With the improvement of the performance of RTX graphics cards, especially the emergence of RTX 4090 graphics cards with a huge 24GB video memory and the arrival of NVIDIA Studio drivers, more and more studios have begun to purchase GeForce game graphics cards as image rendering cards, and Nvidia is constantly stuffing new rendering engines into game graphics cards, allowing these professional workers to have more efficient graphics and picture rendering.
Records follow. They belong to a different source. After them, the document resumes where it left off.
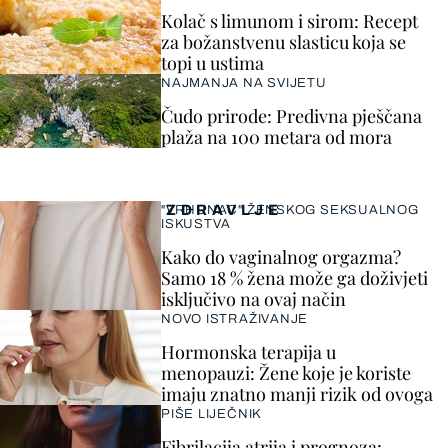
Kolač s limunom i sirom: Recept
za božanstvenu slasticu koja se
topi u ustima
NAJMANJA NA SVIJETU
Čudo prirode: Predivna pješčana
plaža na 100 metara od mora
ZDRAVLJE
"VRHUNAC" ŽENSKOG SEKSUALNOG
ISKUSTVA
Kako do vaginalnog orgazma?
Samo 18 % žena može ga doživjeti
isključivo na ovaj način
NOVO ISTRAŽIVANJE
Hormonska terapija u
menopauzi: Žene koje je koriste
imaju znatno manji rizik od ovoga
PIŠE LIJEČNIK
Fibrilacija atrija i prognoza:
This time the engines added are Opacity Micromask engine and Micro-Mesh engine. The former is used for ray tracing rendering. With this engine, the geometric performance of Alpha-Test in ray tracing is increased by up to 2 times. The latter improves the richness of the rendered picture without losing storage resources and using simple BVH. Compared with the past, the image modeling speed has also been greatly improved, and this function has also been recognized by professional application manufacturers such as Adobe.

In addition, Lao Huang also supports shader reordering in the RTX 40 series graphics card. Like the out-of-order execution of the CPU, the rendering task queue can be replaced according to actual needs, thereby greatly improving the rendering efficiency of the image and the utilization rate of the GPU. In the game, it is to improve the gaming performance by about 25%, and the ray tracing performance is improved by up to 3 times.

Currently, with applications such as Nvidia Studio, the boundary between game cards and professional cards is becoming increasingly blurred. With the help of the latest technology, professional users can also enjoy the excellent work efficiency brought by the new generation of GPUs. After all, the RTX 4090 is not just a graphics card exclusive to players.

integrated eighth generation NVIDIA encoder: Video and live broadcast users' favorite

Currently, the rise of live broadcast and video production has also made the GPU have more encoding and codec performance. Nvidia has added dual NVIDIA encoder to the RTX 40 series graphics card this time, so that the output time of video can be reduced by up to 50%, and it also supports AV1 encoding and codec. Design and live broadcast software such as OBS and Blackmagic Design DaVinci Resolve have also added NVENC AV1 encoder, which can give RTX 40 series graphics cards room to play.

NVIDIA Broadcast software development toolkit adds three functions: facial expression estimation, eye tracking, and virtual green screen quality improvement, making the live UP host more immersive when broadcasting, and of course it is also of great benefit to conference users.

Card King is the most cost-effective

In the end, it still can’t avoid the core controversy of this RTX 40 series graphics card, that is, the price. Due to the higher wafer manufacturing cost and exchange rate , it is expected that the suggested retail price of Nvidia RTX 40 series graphics cards will increase compared to the RTX 30 series, but unexpectedly, it was unexpected that the price increase of the graphics card this time is really unacceptable to consumers. The price of RTX 4080 12GB is 7,199 yuan, while the price of RTX 4080 16GB is 9,499 yuan, which is really too fierce compared to the suggested retail price of RTX 3080 5,499 yuan. As Kahuang, the RTX 4090 is the most cost-effective one among the three graphics cards. The reason is that the suggested retail price of 12,999 yuan is 1,000 yuan higher than the previous generation. Of course, the increased performance is obviously worthy of Kahuang's price.

and the other two models are not necessarily the case. The RTX 4080 16GB uses 9728 CUDA cores and is equipped with 16GB GDDR6X video memory, with a performance equivalent to twice the RTX 3080 Ti, while the RTX 4080 12GB uses 7680 CUDA cores and is equipped with 12GB GDDR6X video memory, with a performance exceeding the RTX 3090Ti. In the official game performance, under the raster game, RTX 4080 12GB is comparable to the RTX 3090 Ti, and some games lose slightly, while RTX 4080 16GB is about 20% higher than the RTX 3090 Ti.

For Nvidia, it is obvious that the RTX 4080 series graphics cards need to have a strong performance to allow consumers to accept these two graphics cards. After all, after two years of mining wave, consumers' enthusiasm has reached the bottom, and it is not easy to recover.